On 21/07/2022 09:13, Rafał Miłecki wrote:
That's better argument. But what's the benefit of adding generic
compatible? Devices cannot bind to it (it is too generic). Does it
describe the device anyhow? Imagine someone adding compatible
"brcm,all-soc-of-broadcom" - does it make any sense?
OK, I see it now. I can't think of any case of handling all devices
covered with suc a wide brcm,bcmbca binding.
Maybe there is some common part of a SoC which that generic compatible
would express?
Most archs don't use soc-wide generic compatible, because of reasons I
mentioned - no actual benefits for anyone from such compatible.

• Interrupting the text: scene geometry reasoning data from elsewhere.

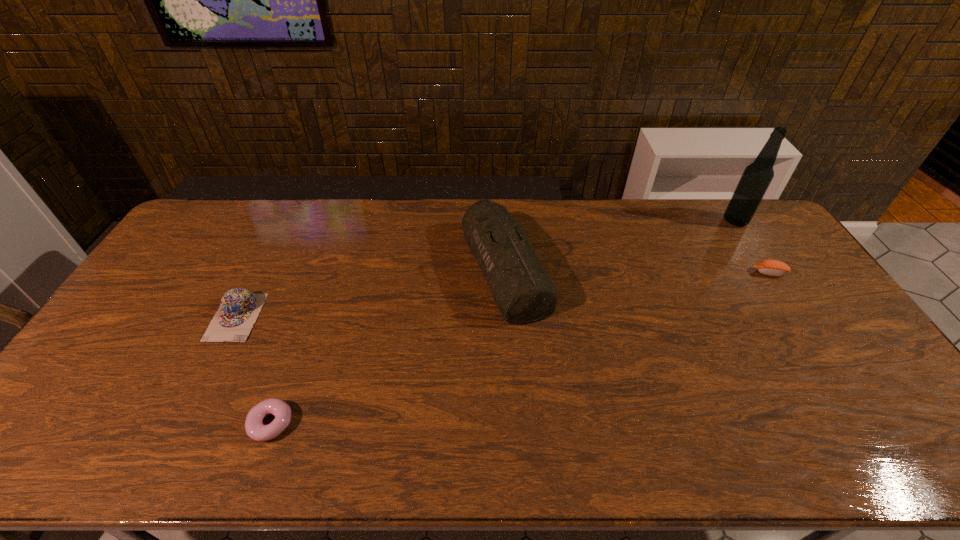 Find the location of `vacant space located on the front, side, and top of the cap`. vacant space located on the front, side, and top of the cap is located at coordinates (174, 440).

Find the location of a particular element. free space located on the back of the second shortest object is located at coordinates (720, 198).

You are a GUI agent. You are given a task and a screenshot of the screen. Output one action in this format:
    pyautogui.click(x=<x>, y=<y>)
    Task: Click on the vacant space situated on the right of the shortest object
    The height and width of the screenshot is (540, 960).
    Given the screenshot: What is the action you would take?
    pyautogui.click(x=393, y=423)

The width and height of the screenshot is (960, 540). What are the coordinates of `alcohol positioned at the far edge` in the screenshot? It's located at (756, 178).

Image resolution: width=960 pixels, height=540 pixels. Find the location of `duffel bag located at the far edge`. duffel bag located at the far edge is located at coordinates (523, 291).

Where is `object located at the near edge`? object located at the near edge is located at coordinates (255, 429).

The height and width of the screenshot is (540, 960). In order to click on alcohol located in the right edge section of the desktop in this screenshot , I will do `click(756, 178)`.

Where is `sushi present at the right edge`? This screenshot has height=540, width=960. sushi present at the right edge is located at coordinates [x=770, y=267].

Where is `object that is at the far right corner`? The height and width of the screenshot is (540, 960). object that is at the far right corner is located at coordinates (756, 178).

Identify the location of free space at the far edge of the desktop. The height and width of the screenshot is (540, 960). (521, 213). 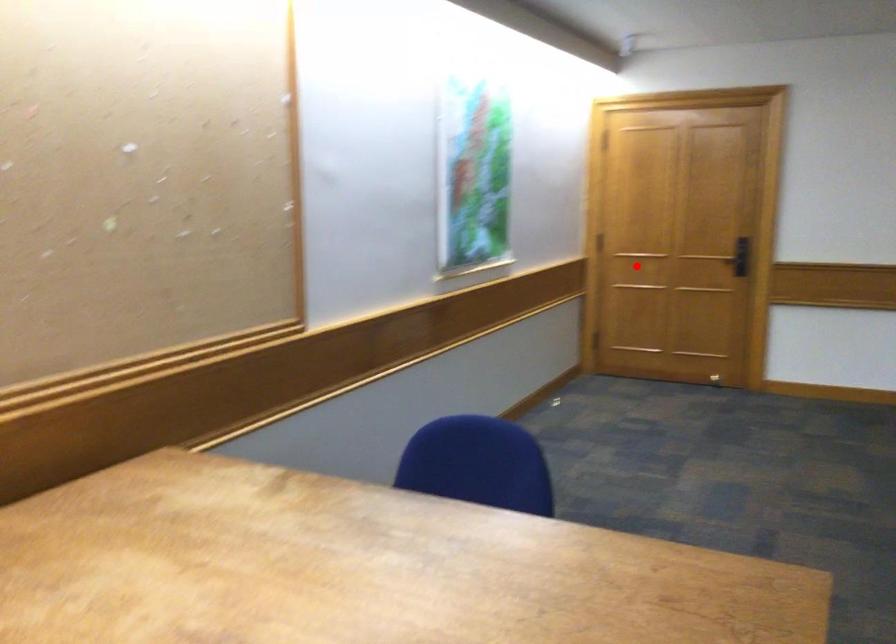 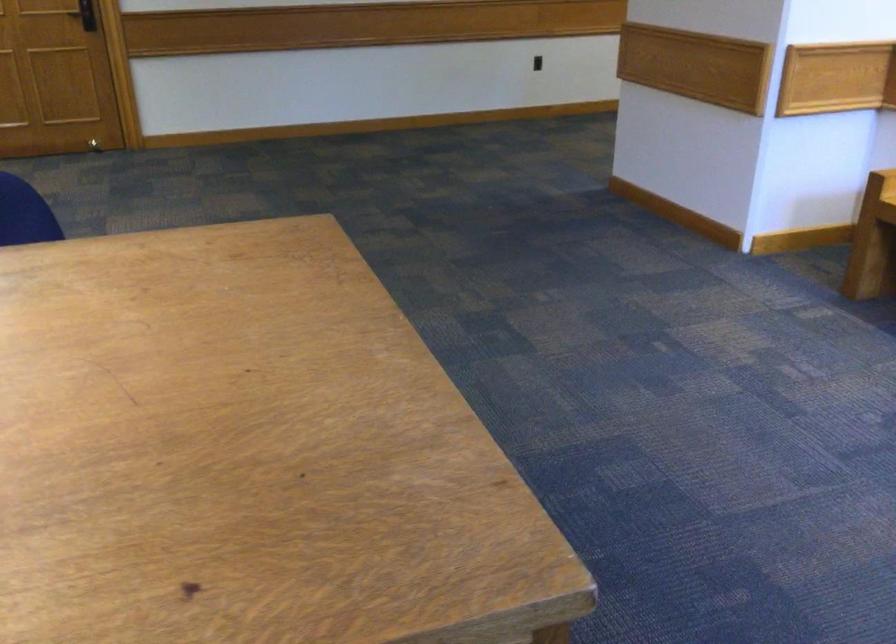 Question: I am providing you with two images of the same scene from different viewpoints. In image1, a red point is highlighted. Considering the same 3D point in image2, which of the following is correct?

Choices:
 (A) It is closer
 (B) It is farther

Answer: (A) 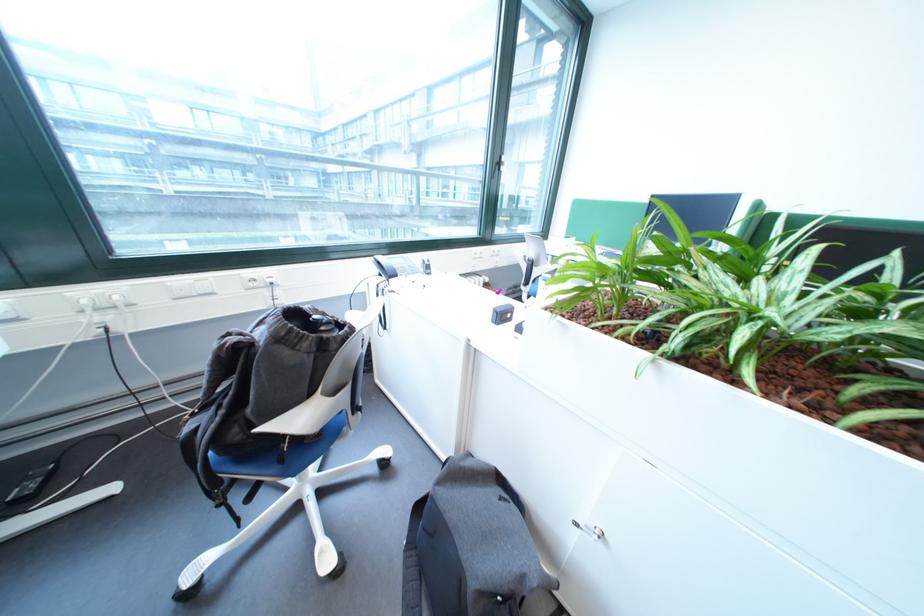 Where is `silver cabinet handle`? This screenshot has width=924, height=616. silver cabinet handle is located at coordinates (589, 530). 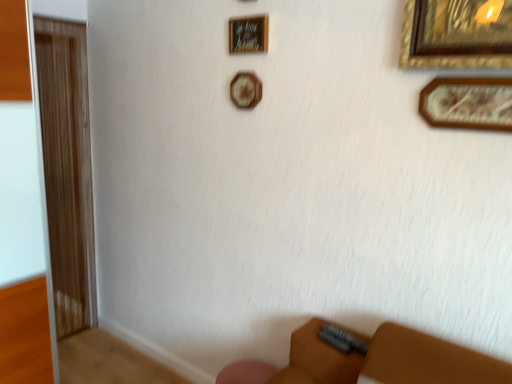 Measure the distance between wooden picture frame at upper center, arranged as the 2th picture frame when viewed from the top, and camera.

The depth of wooden picture frame at upper center, arranged as the 2th picture frame when viewed from the top, is 6.03 feet.

Describe the element at coordinates (67, 169) in the screenshot. The width and height of the screenshot is (512, 384). I see `brown wood screen door at left` at that location.

Describe the element at coordinates (248, 34) in the screenshot. I see `wooden plaque at upper center, which is the 2th picture frame in right-to-left order` at that location.

Locate an element on the screen. The height and width of the screenshot is (384, 512). wooden picture frame at upper right, acting as the 3th picture frame starting from the top is located at coordinates (468, 103).

Is wooden picture frame at upper center, which is counted as the second picture frame, starting from the bottom, wider or thinner than wooden plaque at upper center, which is the 2th picture frame in right-to-left order?

In the image, wooden picture frame at upper center, which is counted as the second picture frame, starting from the bottom, appears to be wider than wooden plaque at upper center, which is the 2th picture frame in right-to-left order.

Between wooden picture frame at upper center, which is the 3th picture frame from right to left, and wooden plaque at upper center, which is the 2th picture frame in right-to-left order, which one is positioned in front?

wooden plaque at upper center, which is the 2th picture frame in right-to-left order, is in front.

From the image's perspective, is wooden picture frame at upper center, which is counted as the first picture frame, starting from the left, beneath wooden plaque at upper center, the 2th picture frame in the back-to-front sequence?

Yes.

From a real-world perspective, which object stands above the other?

In real-world perspective, wooden plaque at upper center, the 2th picture frame in the back-to-front sequence, is above.

Is wooden picture frame at upper right, which is the third picture frame from back to front, turned away from wooden plaque at upper center, which is the 2th picture frame in right-to-left order?

wooden picture frame at upper right, which is the third picture frame from back to front, is not turned away from wooden plaque at upper center, which is the 2th picture frame in right-to-left order.

Is wooden picture frame at upper right, which is the third picture frame from back to front, completely or partially outside of wooden plaque at upper center, which appears as the 1th picture frame when viewed from the top?

Yes.

Is wooden picture frame at upper right, the 1th picture frame when ordered from right to left, to the right of wooden plaque at upper center, which is the 2th picture frame in right-to-left order, from the viewer's perspective?

Yes, wooden picture frame at upper right, the 1th picture frame when ordered from right to left, is to the right of wooden plaque at upper center, which is the 2th picture frame in right-to-left order.

Identify the location of picture frame that is the 2nd one below the wooden plaque at upper center, which appears as the 1th picture frame when viewed from the top (from a real-world perspective). (468, 103).

How many degrees apart are the facing directions of wooden picture frame at upper right, the 3th picture frame when ordered from left to right, and wooden picture frame at upper center, arranged as the 2th picture frame when viewed from the top?

wooden picture frame at upper right, the 3th picture frame when ordered from left to right, and wooden picture frame at upper center, arranged as the 2th picture frame when viewed from the top, are facing 0.642 degrees away from each other.

Can you confirm if wooden picture frame at upper right, which appears as the first picture frame when viewed from the front, is bigger than wooden picture frame at upper center, the first picture frame positioned from the back?

Correct, wooden picture frame at upper right, which appears as the first picture frame when viewed from the front, is larger in size than wooden picture frame at upper center, the first picture frame positioned from the back.

From the image's perspective, who appears lower, wooden picture frame at upper right, the 1th picture frame when ordered from right to left, or wooden picture frame at upper center, which is counted as the second picture frame, starting from the bottom?

From the image's view, wooden picture frame at upper right, the 1th picture frame when ordered from right to left, is below.

At what (x,y) coordinates should I click in order to perform the action: click on picture frame below the wooden picture frame at upper center, which is counted as the first picture frame, starting from the left (from the image's perspective). Please return your answer as a coordinate pair (x, y). Looking at the image, I should click on (468, 103).

Measure the distance from wooden plaque at upper center, which appears as the 1th picture frame when viewed from the top, to brown wood screen door at left.

4.64 feet.

Is wooden plaque at upper center, which is the 2th picture frame in right-to-left order, situated inside brown wood screen door at left or outside?

wooden plaque at upper center, which is the 2th picture frame in right-to-left order, is not enclosed by brown wood screen door at left.

From the image's perspective, between wooden plaque at upper center, arranged as the 3th picture frame when ordered from the bottom, and brown wood screen door at left, who is located below?

From the image's view, brown wood screen door at left is below.

Is wooden plaque at upper center, which is the 2th picture frame in front-to-back order, thinner than brown wood screen door at left?

Yes.

Is wooden picture frame at upper right, which appears as the first picture frame when viewed from the front, far from brown wood screen door at left?

Yes, wooden picture frame at upper right, which appears as the first picture frame when viewed from the front, and brown wood screen door at left are located far from each other.

From the image's perspective, which is below, wooden picture frame at upper right, the first picture frame from the bottom, or brown wood screen door at left?

From the image's view, brown wood screen door at left is below.

Is wooden picture frame at upper right, which appears as the first picture frame when viewed from the front, inside the boundaries of brown wood screen door at left, or outside?

wooden picture frame at upper right, which appears as the first picture frame when viewed from the front, lies outside brown wood screen door at left.

Can you confirm if wooden picture frame at upper right, the 3th picture frame when ordered from left to right, is thinner than brown wood screen door at left?

Indeed, wooden picture frame at upper right, the 3th picture frame when ordered from left to right, has a lesser width compared to brown wood screen door at left.

What are the coordinates of `the 2nd picture frame above when counting from the brown wood screen door at left (from the image's perspective)` in the screenshot? It's located at (245, 90).

Is wooden picture frame at upper center, which ranks as the 3th picture frame in front-to-back order, aimed at brown wood screen door at left?

No.

Between wooden picture frame at upper center, which is the 3th picture frame from right to left, and brown wood screen door at left, which one appears on the left side from the viewer's perspective?

brown wood screen door at left is more to the left.

Who is shorter, wooden picture frame at upper center, the first picture frame positioned from the back, or brown wood screen door at left?

wooden picture frame at upper center, the first picture frame positioned from the back.

Is wooden plaque at upper center, which is the 2th picture frame in front-to-back order, positioned far away from wooden picture frame at upper center, which is the 3th picture frame from right to left?

No, wooden plaque at upper center, which is the 2th picture frame in front-to-back order, is not far away from wooden picture frame at upper center, which is the 3th picture frame from right to left.

From a real-world perspective, is wooden plaque at upper center, arranged as the 3th picture frame when ordered from the bottom, positioned over wooden picture frame at upper center, the first picture frame positioned from the back, based on gravity?

Correct, in the physical world, wooden plaque at upper center, arranged as the 3th picture frame when ordered from the bottom, is higher than wooden picture frame at upper center, the first picture frame positioned from the back.

Measure the distance between wooden plaque at upper center, which appears as the 1th picture frame when viewed from the top, and wooden picture frame at upper center, which ranks as the 3th picture frame in front-to-back order.

wooden plaque at upper center, which appears as the 1th picture frame when viewed from the top, and wooden picture frame at upper center, which ranks as the 3th picture frame in front-to-back order, are 6.59 inches apart.

Image resolution: width=512 pixels, height=384 pixels. Identify the location of the 1st picture frame in front when counting from the wooden picture frame at upper center, which is the 3th picture frame from right to left. (248, 34).

Locate an element on the screen. picture frame that is the 1st object located behind the wooden picture frame at upper right, the 3th picture frame when ordered from left to right is located at coordinates (248, 34).

From the image, which object appears to be farther from wooden picture frame at upper right, the 1th picture frame when ordered from right to left, wooden plaque at upper center, the 2th picture frame in the back-to-front sequence, or brown wood screen door at left?

The object further to wooden picture frame at upper right, the 1th picture frame when ordered from right to left, is brown wood screen door at left.

Estimate the real-world distances between objects in this image. Which object is closer to wooden picture frame at upper right, which is the third picture frame from back to front, brown wood screen door at left or wooden plaque at upper center, arranged as the 3th picture frame when ordered from the bottom?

But there are exceptions. I fouun socfpga and apple. The apple sounds as
mistake to me, because the generic "apple,arm-platform" compatible looks
like covering all possible Apple ARM platforms. I think Apple ARM
designs in 20 years will not be compatible at all with current design,
so such broad compatible is not useful... but that's only my opinion.
This leads me to another question if we should actually totally drop
brcm,bcmbca from other SoCs bindings, see linux-next's
Documentation/devicetree/bindings/arm/bcm/brcm,bcmbca.yaml
This would be tricky as it was already accepted, unless all sit in
linux-next and did not make to v5.19-rc1.